Today, I visited my Mom in the hospital for Mother’s Day. I smuggled her a snickers and a bag of gumdrops and a coffee coolatta. She has been there three days. For months, she has been tired, unorganized, angry when I mention that she has become forgetful and doesn’t make sense sometimes, and mostly, when I mention that she needs to stop smoking because she had been coughing like crazy.
She had three bouts of bronchitis/pneumonia for two years. Come to find out, these were COPD flare-ups. WE JUST THOUGHT SHE WAS DEPRESSED WITH NO ENERGY, BUT SHE WAS SICK! She was rushed via ambulance from her doctor’s appointment that she attended at our urging. Her oxygen level was 82. A normal person is 100-95, below 95, your kind of in trouble. 82 warranted an emergency. Her oxygen is see-sawing all over the place. They need her stabilized, up and walking. She may not be able to do most of the things that she used to: drive, babysit, go shopping, do laundry, clean, make dinners. This hasn’t sunk in for me yet, but it does at moments when the panic rises inside of me thinking that I am losing my own Mother before my eyes. My Grandfather just died in April. My Step-Grandmother, his wonderful wife, died last September. The family has been rocked hard… my sister’s fiance was involved in a freak accident the day before my Grandfather died when a tree fell on his truck while he and his employees were doing tree removal services. He is expected to walk in a walker in 6 months. For now, he is in Boston recuperating with the best doctor’s available.
My Mother spoiled us all.

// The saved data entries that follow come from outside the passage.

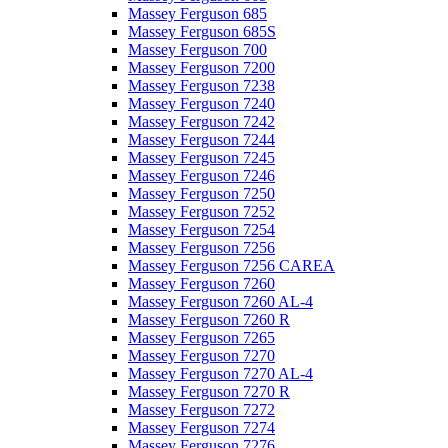
Massey Ferguson 685
Massey Ferguson 685S
Massey Ferguson 700
Massey Ferguson 7200
Massey Ferguson 7238
Massey Ferguson 7240
Massey Ferguson 7242
Massey Ferguson 7244
Massey Ferguson 7245
Massey Ferguson 7246
Massey Ferguson 7250
Massey Ferguson 7252
Massey Ferguson 7254
Massey Ferguson 7256
Massey Ferguson 7256 CAREA
Massey Ferguson 7260
Massey Ferguson 7260 AL-4
Massey Ferguson 7260 R
Massey Ferguson 7265
Massey Ferguson 7270
Massey Ferguson 7270 AL-4
Massey Ferguson 7270 R
Massey Ferguson 7272
Massey Ferguson 7274
Massey Ferguson 7276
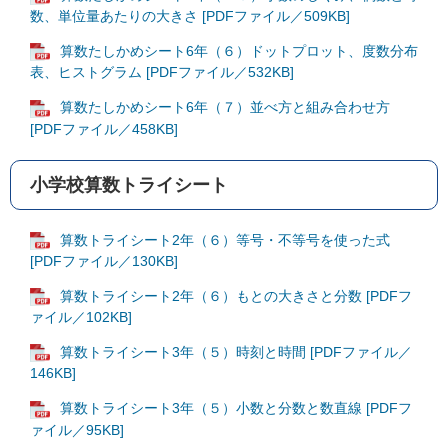
数、単位量あたりの大きさ [PDFファイル／509KB]
算数たしかめシート6年（６）ドットプロット、度数分布
表、ヒストグラム [PDFファイル／532KB]
算数たしかめシート6年（７）並べ方と組み合わせ方
[PDFファイル／458KB]
小学校算数トライシート
算数トライシート2年（６）等号・不等号を使った式
[PDFファイル／130KB]
算数トライシート2年（６）もとの大きさと分数 [PDFフ
ァイル／102KB]
算数トライシート3年（５）時刻と時間 [PDFファイル／
146KB]
算数トライシート3年（５）小数と分数と数直線 [PDFフ
ァイル／95KB]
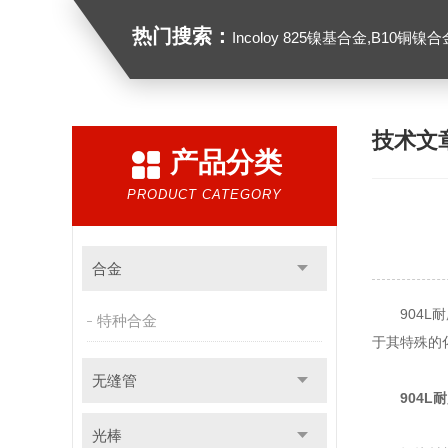
热门搜索：
Incoloy 825镍基合金,B10铜镍合金，GH213
技术文
产品分类
PRODUCT CATEGORY
合金
904L
特种合金
于其特殊的
无缝管
904
光棒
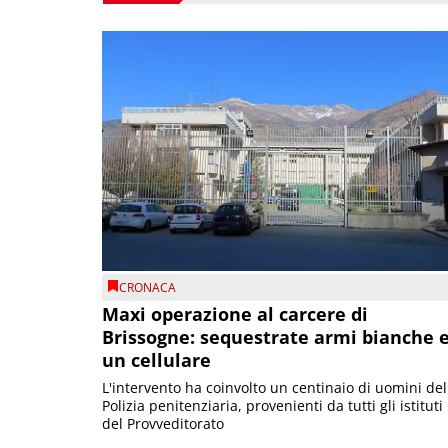
CRONACA
Maxi operazione al carcere di
Brissogne: sequestrate armi bianche 
un cellulare
L'intervento ha coinvolto un centinaio di uomini del
Polizia penitenziaria, provenienti da tutti gli istituti
del Provveditorato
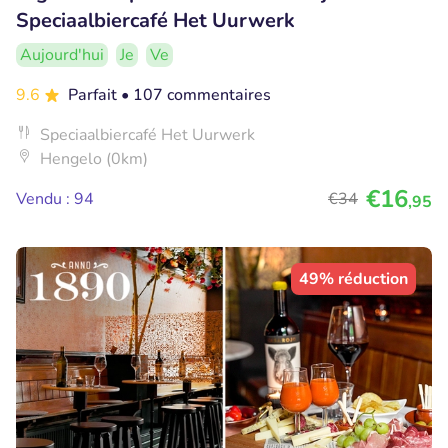
Speciaalbiercafé Het Uurwerk
Aujourd'hui
Je
Ve
9.6
Parfait
• 107 commentaires
Speciaalbiercafé Het Uurwerk
Hengelo (0km)
€16
Vendu : 94
€34
,95
49% réduction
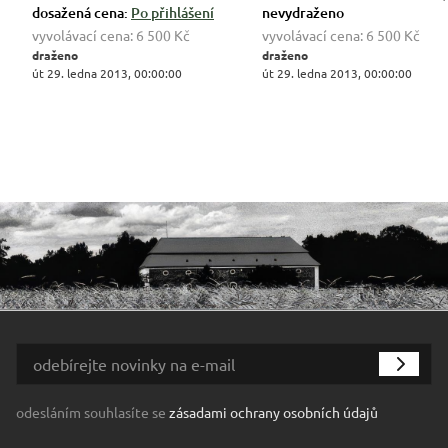
dosažená cena:
Po přihlášení
nevydraženo
vyvolávací cena:
6 500 Kč
vyvolávací cena:
6 500 Kč
draženo
draženo
út 29. ledna 2013, 00:00:00
út 29. ledna 2013, 00:00:00
odesláním souhlasíte se
zásadami ochrany osobních údajů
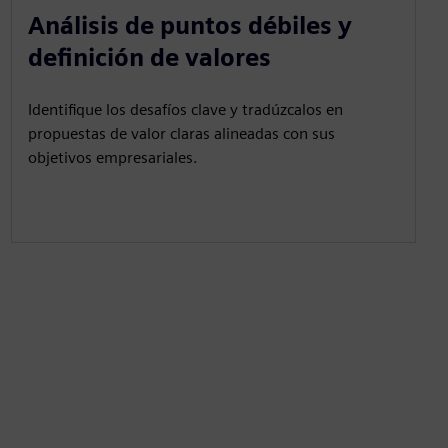
Análisis de puntos débiles y
definición de valores
Identifique los desafíos clave y tradúzcalos en
propuestas de valor claras alineadas con sus
objetivos empresariales.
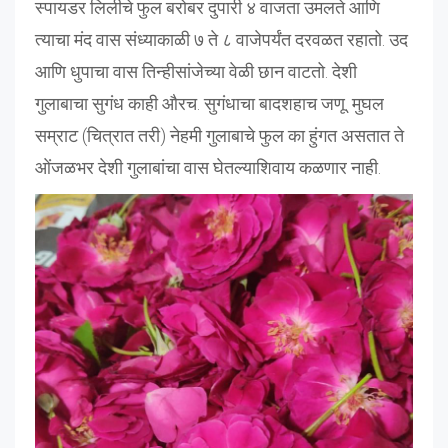
स्पायडर लिलीचे फुल बरोबर दुपारी ४ वाजता उमलते आणि
त्याचा मंद वास संध्याकाळी ७ ते ८ वाजेपर्यंत दरवळत रहातो. उद
आणि धुपाचा वास तिन्हीसांजेच्या वेळी छान वाटतो. देशी
गुलाबाचा सुगंध काही औरच. सुगंधाचा बादशहाच जणू. मुघल
सम्राट (चित्रात तरी) नेहमी गुलाबाचे फुल का हुंगत असतात ते
ओंजळभर देशी गुलाबांचा वास घेतल्याशिवाय कळणार नाही.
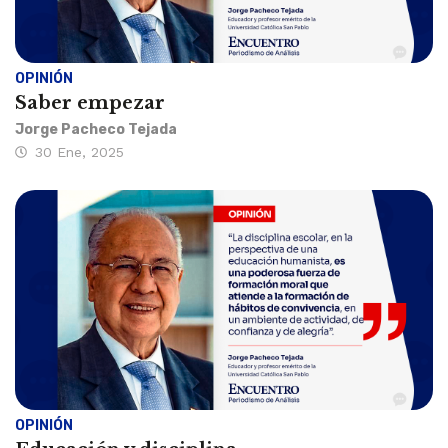
OPINIÓN
Saber empezar
Jorge Pacheco Tejada
30 Ene, 2025
OPINIÓN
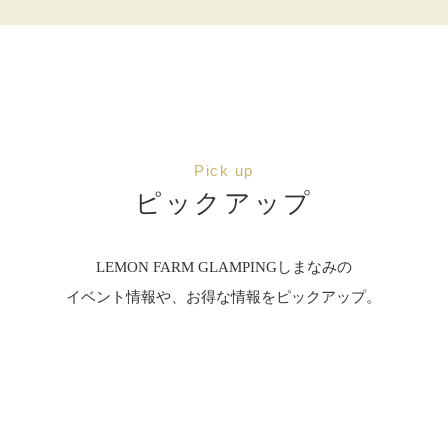
Pick up
ピックアップ
LEMON FARM GLAMPINGしまなみの
イベント情報や、お得な情報をピックアップ。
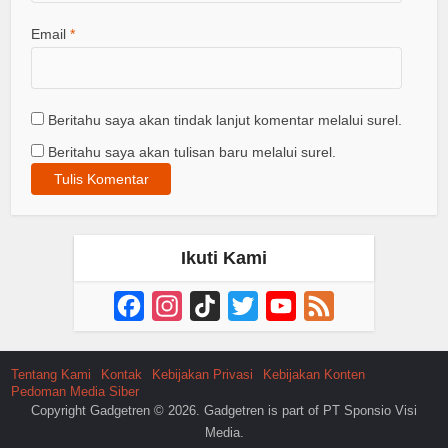
Email
*
Beritahu saya akan tindak lanjut komentar melalui surel.
Beritahu saya akan tulisan baru melalui surel.
Ikuti Kami
Facebook
Instagram
TikTok
Twitter
YouTube
Feed
Channel
Tentang Kami
Kontak
Kebijakan Privasi
Kebijakan Konten
Pedoman Media Siber
Copyright Gadgetren © 2026. Gadgetren is part of PT Sponsio Visi
Media.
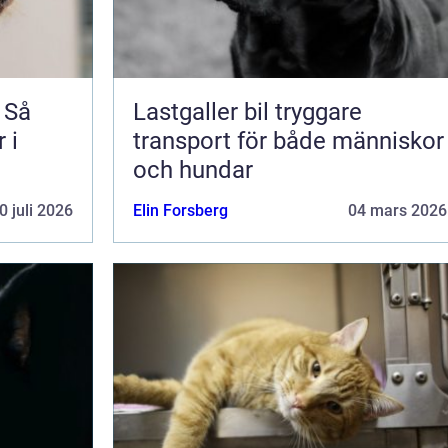
 Så
Lastgaller bil tryggare
 i
transport för både människor
och hundar
0 juli 2026
Elin Forsberg
04 mars 2026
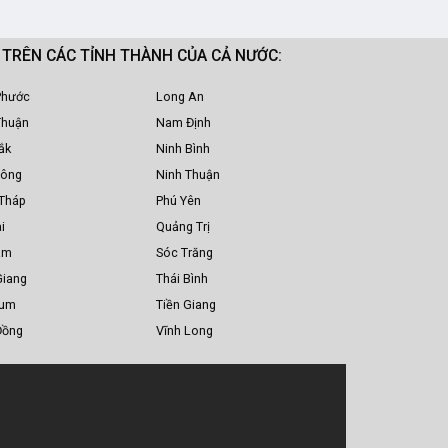
M TRÊN CÁC TỈNH THÀNH CỦA CẢ NƯỚC:
Phước
Long An
Thuận
Nam Định
ắk
Ninh Bình
Nông
Ninh Thuận
Tháp
Phú Yên
i
Quảng Trị
am
Sóc Trăng
Giang
Thái Bình
Tum
Tiền Giang
Đồng
Vĩnh Long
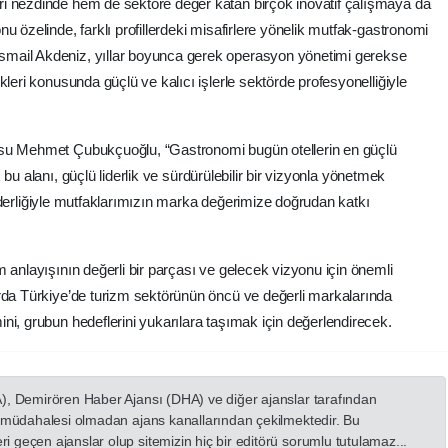
i nezdinde hem de sektöre değer katan birçok inovatif çalışmaya da
u özelinde, farklı profillerdeki misafirlere yönelik mutfak-gastronomi
mail Akdeniz, yıllar boyunca gerek operasyon yönetimi gerekse
kleri konusunda güçlü ve kalıcı işlerle sektörde profesyonelliğiyle
u Mehmet Çubukçuoğlu, “Gastronomi bugün otellerin en güçlü
 bu alanı, güçlü liderlik ve sürdürülebilir bir vizyonla yönetmek
e liderliğiyle mutfaklarımızın marka değerimize doğrudan katkı
 anlayışının değerli bir parçası ve gelecek vizyonu için önemli
rda Türkiye’de turizm sektörünün öncü ve değerli markalarında
ni, grubun hedeflerini yukarılara taşımak için değerlendirecek.
A), Demirören Haber Ajansı (DHA) ve diğer ajanslar tarafından
in müdahalesi olmadan ajans kanallarından çekilmektedir. Bu
 geçen ajanslar olup sitemizin hiç bir editörü sorumlu tutulamaz...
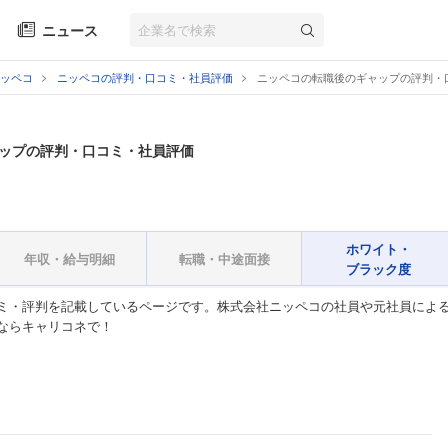
ニュース
ッペコ
ニッペコの評判・口コミ・社員評価
ニッペコの転職後のギャップの評判・
ップの評判・口コミ・社員評価
ホワイト・
年収・給与明細
転職・中途面接
ブラック度
ミ・評判を記載しているページです。株式会社ニッペコの社員や元社員による
ならキャリコネで！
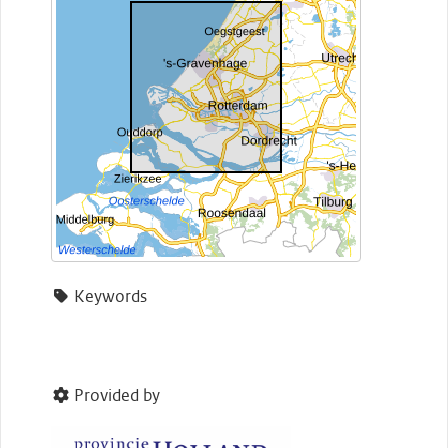
Keywords
Provided by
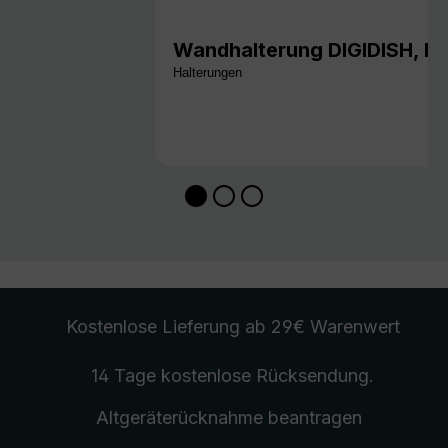
Wandhalterung DIGIDISH, la
Halterungen
Kostenlose Lieferung
ab 29€ Warenwert
14 Tage kostenlose
Rücksendung
.
Altgeräterücknahme
beantragen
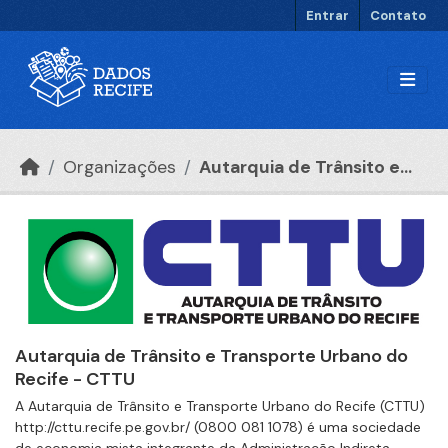
Ir para o conteúdo principal
Entrar
Contato
Organizações
Autarquia de Trânsito e...
Autarquia de Trânsito e Transporte Urbano do
Recife - CTTU
A Autarquia de Trânsito e Transporte Urbano do Recife (CTTU)
http://cttu.recife.pe.gov.br/ (0800 081 1078) é uma sociedade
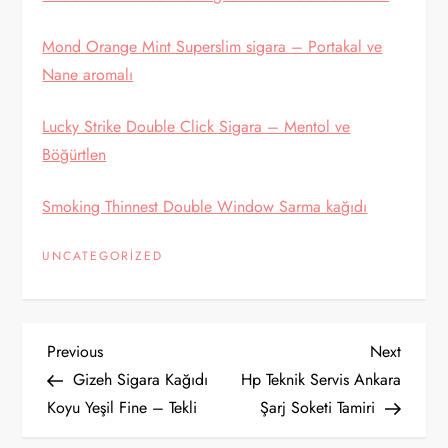
Mond Orange Mint Superslim sigara – Portakal ve
Nane aromalı
Lucky Strike Double Click Sigara – Mentol ve
Böğürtlen
Smoking Thinnest Double Window Sarma kağıdı
UNCATEGORIZED
Y
Previous
Next
Previous
Next
Post
Post
Gizeh Sigara Kağıdı
Hp Teknik Servis Ankara
a
Koyu Yeşil Fine – Tekli
Şarj Soketi Tamiri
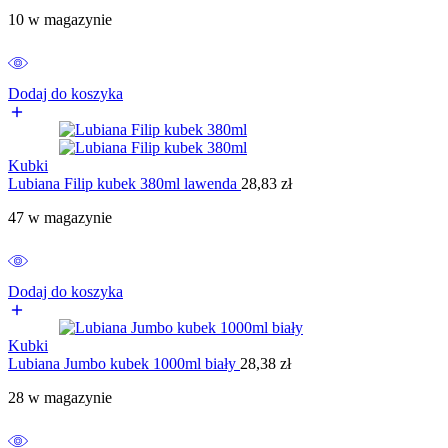
10 w magazynie
Dodaj do koszyka
Kubki
Lubiana Filip kubek 380ml lawenda
28,83
zł
47 w magazynie
Dodaj do koszyka
Kubki
Lubiana Jumbo kubek 1000ml biały
28,38
zł
28 w magazynie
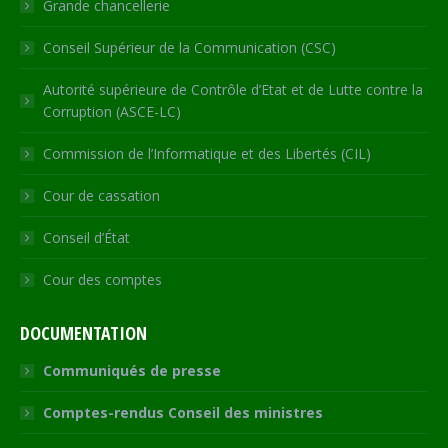
Grande chancellerie
Conseil Supérieur de la Communication (CSC)
Autorité supérieure de Contrôle d’Etat et de Lutte contre la
Corruption (ASCE-LC)
Commission de l’Informatique et des Libertés (CIL)
Cour de cassation
Conseil d’État
Cour des comptes
DOCUMENTATION
Communiqués de presse
Comptes-rendus Conseil des ministres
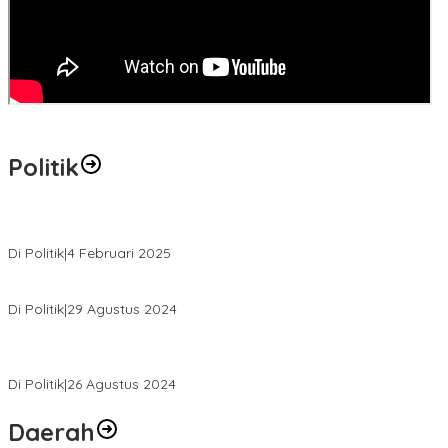
Politik
MK Tolak Gugatan Kelmi Amri-Asparaini
Di Politik
|
4 Februari 2025
Daftar ke KPUD, Anton-Poti Disambut Ribuan Pendukungnya
Di Politik
|
29 Agustus 2024
Novliwanda Ade Putra Ditunjuk sebagai Ketua Tim Koalisi
Bersama “Membangun Negeri”
Di Politik
|
26 Agustus 2024
Daerah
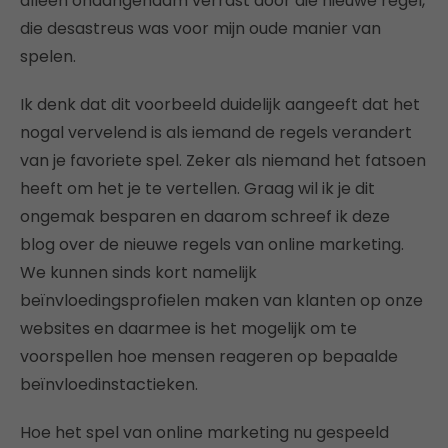
alleen onaangenaam verrast door die nieuwe regel,
die desastreus was voor mijn oude manier van
spelen.
Ik denk dat dit voorbeeld duidelijk aangeeft dat het
nogal vervelend is als iemand de regels verandert
van je favoriete spel. Zeker als niemand het fatsoen
heeft om het je te vertellen. Graag wil ik je dit
ongemak besparen en daarom schreef ik deze
blog over de nieuwe regels van online marketing.
We kunnen sinds kort namelijk
beïnvloedingsprofielen maken van klanten op onze
websites en daarmee is het mogelijk om te
voorspellen hoe mensen reageren op bepaalde
beïnvloedinstactieken.
Hoe het spel van online marketing nu gespeeld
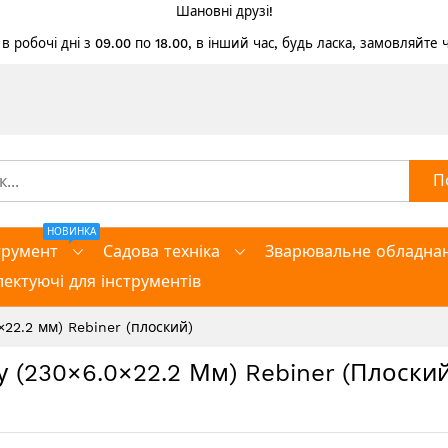
Шановні друзі!
 робочі дні з 09.00 по 18.00, в інший час, будь ласка, замовляйте
П
НОВИНКА
трумент
Садова техніка
Зварювальне обладна
ектуючі для інструментів
22.2 мм) Rebiner (плоский)
 (230×6.0×22.2 Мм) Rebiner (плоский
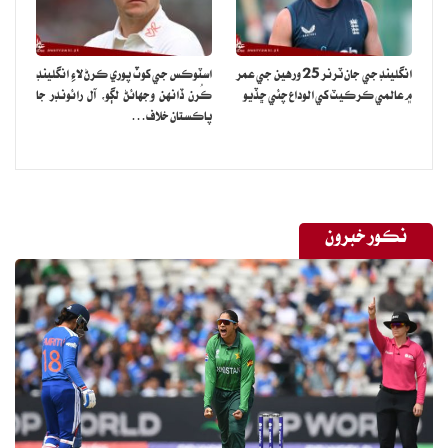
انگلينڊ جي جان ٽرنر 25 ورهين جي عمر
اسٽوڪس جي کوٽ پوري ڪرڻ لاءِ انگلينڊ
۾ عالمي ڪرڪيٽ کي الوداع چئي ڇڏيو
ڪُرن ڏانهن وجهائڻ لڳو، آل رائونڊر جا
پاڪستان خلاف…
نڪور خبرون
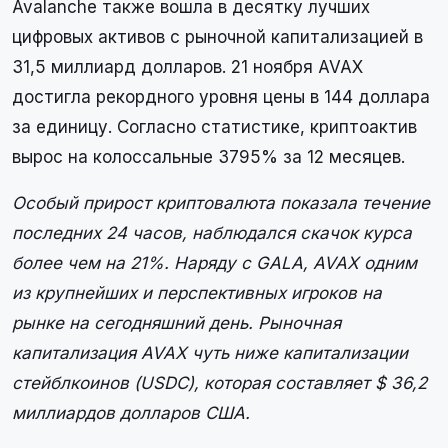
Avalanche также вошла в десятку лучших
цифровых активов с рыночной капитализацией в
31,5 миллиард долларов. 21 ноября AVAX
достигла рекордного уровня цены в 144 доллара
за единицу. Согласно статистике, криптоактив
вырос на колоссальные 3795% за 12 месяцев.
Особый прирост криптовалюта показала течение
последних 24 часов, наблюдался скачок курса
более чем на 21%. Наряду с GALA, AVAX одним
из крупнейших и перспективных игроков на
рынке на сегодняшний день. Рыночная
капитализация AVAX чуть ниже капитализации
стейблкоинов (USDC), которая составляет $ 36,2
миллиардов долларов США.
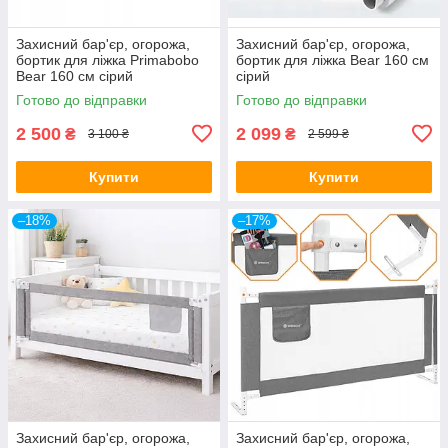
Захисний бар'єр, огорожа,
Захисний бар'єр, огорожа,
бортик для ліжка Primabobo
бортик для ліжка Bear 160 см
Bear 160 см сірий
сірий
Готово до відправки
Готово до відправки
2 500
2 099
₴
₴
3 100 ₴
2 599 ₴
Купити
Купити
–18%
–17%
Захисний бар'єр, огорожа,
Захисний бар'єр, огорожа,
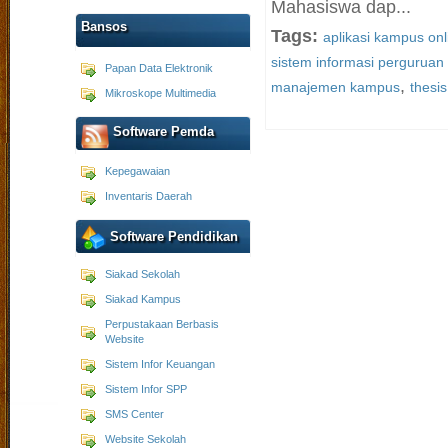
Mahasiswa dap...
Bansos
Tags:
aplikasi kampus onl
sistem informasi perguruan 
Papan Data Elektronik
,
manajemen kampus
thesis
Mikroskope Multimedia
Software Pemda
Kepegawaian
Inventaris Daerah
Software Pendidikan
Siakad Sekolah
Siakad Kampus
Perpustakaan Berbasis
Website
Sistem Infor Keuangan
Sistem Infor SPP
SMS Center
Website Sekolah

We also have a very complicated relationship with her… she tried to control, we tried to claim our lives as our own. We have been subjected to non-constructive criticism regarding parenting, love interests, jobs, how we wash our dishes, etc. There is hurt and wounds from our family that run deep and are cross-generational. It is all of our faults, but we place the blame on people. The easiest way for screwed-up people to feel better is to blame our parents. My Sisters and Brothers and I are guilty as charged. I didn’t realize how hard parenting is until I had to do it, on my own. If it wasn’t for my Mother babysitting during my working years and for being there for me when I called every hour to ask about mixing cereal and food and if a bottle was still good 4 hours after the 24 hours you can keep it in the fridge, and about when to call the doctor and give tylenol, I would have probably lost it.
In unrelated news, I received a card from my Daughter’s Father saying, “Thanks for raising our precious little girl”… duly noted. Thank you Daddy!
So, my Mother’s Day was spent making sure the woman who gave birth to me was ok in her hospital room, eating a healthy brunch with my sister, nieces, and child, having my best friend come over and cook dinner for me, and spending it sitting around with my little one playing with her “LITTLE PEOPLE”….
All in all, I am grateful. Grateful that my Mother is doing well. Grateful that my daughter is healthy and feeling better from her most recent bout of sinusitis. Grateful for the ability to change some things in my life that desperately need to be changed. And grateful that I am a Mother, and have had the passion, empathy, strength and courage it takes to do a good job at it!!!!